Stored items from a collection =>

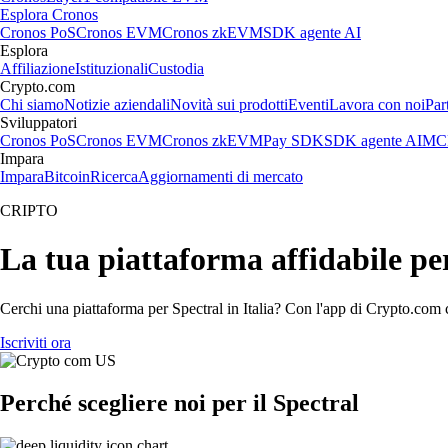
Esplora Cronos
Cronos PoS
Cronos EVM
Cronos zkEVM
SDK agente AI
Esplora
Affiliazione
Istituzionali
Custodia
Crypto.com
Chi siamo
Notizie aziendali
Novità sui prodotti
Eventi
Lavora con noi
Par
Sviluppatori
Cronos PoS
Cronos EVM
Cronos zkEVM
Pay SDK
SDK agente AI
MCP
Impara
Impara
Bitcoin
Ricerca
Aggiornamenti di mercato
CRIPTO
La tua piattaforma affidabile pe
Cerchi una piattaforma per Spectral in Italia? Con l'app di Crypto.com c
Iscriviti ora
Perché scegliere noi per il Spectral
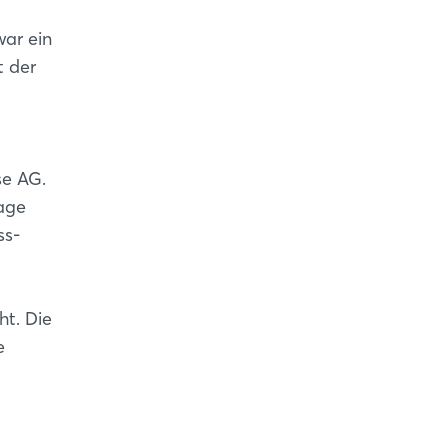
ar ein
t der
se AG.
lage
ss-
ht. Die
e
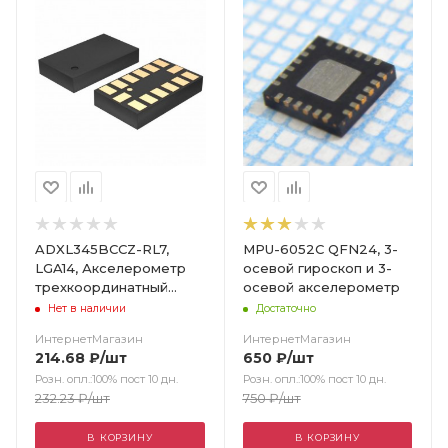
ADXL345BCCZ-RL7,
MPU-6052C QFN24, 3-
LGA14, Акселерометр
осевой гироскоп и 3-
трехкоординатный
осевой акселерометр
ускорение ±2g/±4g/
Нет в наличии
Достаточно
±8g/±16g 2.5V
ИнтернетМагазин
ИнтернетМагазин
214.68
₽
/шт
650
₽
/шт
Розн. опл.:100% пост 10 дн.
Розн. опл.:100% пост 10 дн.
232.23
₽
/шт
750
₽
/шт
В КОРЗИНУ
В КОРЗИНУ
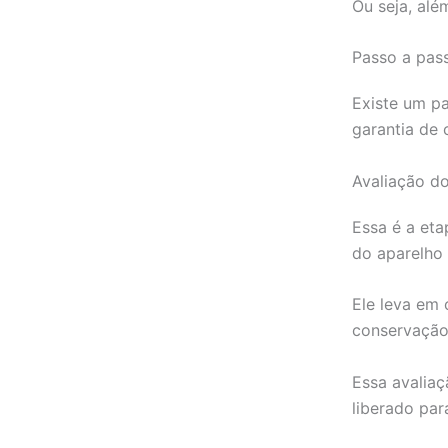
Ou seja, alé
Passo a pass
Existe um p
garantia de c
Avaliação do
Essa é a eta
do aparelho
Ele leva em
conservação 
Essa avaliaç
liberado par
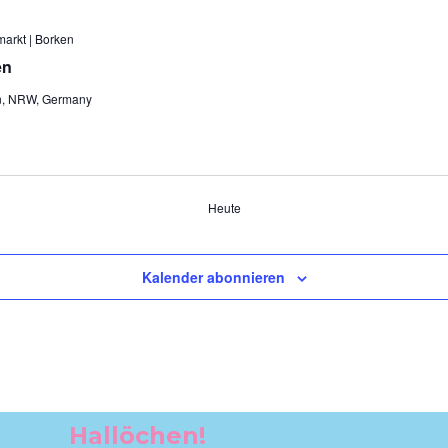
arkt | Borken
en
en, NRW, Germany
Heute
Kalender abonnieren
Hallöchen!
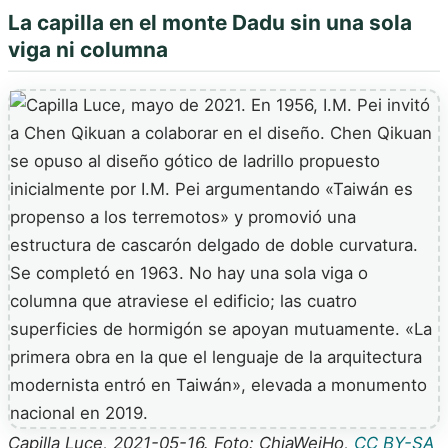
La capilla en el monte Dadu sin una sola
viga ni columna
Capilla Luce, 2021-05-16. Foto: ChiaWeiHo,
CC BY-SA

INSTRUCTIONS TO FOLLOW =>
Print all the entries again exactly as written, but without the pictures.

TASK SOLUTION =>
Esplora Cronos
Cronos PoS
Cronos EVM
Cronos zkEVM
SDK agente AI
Esplora
Affiliazione
Istituzionali
Custodia
Crypto.com
Chi siamo
Notizie aziendali
Novità sui prodotti
Eventi
Lavora con noi
Par
Sviluppatori
Cronos PoS
Cronos EVM
Cronos zkEVM
Pay SDK
SDK agente AI
MCP
Impara
Impara
Bitcoin
Ricerca
Aggiornamenti di mercato
CRIPTO
La tua piattaforma affidabile pe
Cerchi una piattaforma per Spectral in Italia? Con l'app di Crypto.com c
Iscriviti ora
Perché scegliere noi per il Spectral
ar ein
t der
se AG.
lage
ss-
ht. Die
e
ADXL345BCCZ-RL7,
MPU-6052C QFN24, 3-
LGA14, Акселерометр
осевой гироскоп и 3-
трехкоординатный
осевой акселерометр
ускорение ±2g/±4g/
Нет в наличии
Достаточно
±8g/±16g 2.5V
ИнтернетМагазин
ИнтернетМагазин
214.68
₽
/шт
650
₽
/шт
Розн. опл.:100% пост 10 дн.
Розн. опл.:100% пост 10 дн.
232.23
₽
/шт
750
₽
/шт
В КОРЗИНУ
В КОРЗИНУ
Ou seja, alé
Passo a pass
Existe um p
garantia de c
Avaliação do
Essa é a eta
do aparelho
Ele leva em
conservação 
Essa avaliaç
liberado par
arkt | Borken
en
en, NRW, Germany
Heute
Kalender abonnieren
Hallöchen!
La capilla en el monte Dadu sin una sola
viga ni columna
Capilla Luce, 2021-05-16. Foto: ChiaWeiHo,
CC BY-SA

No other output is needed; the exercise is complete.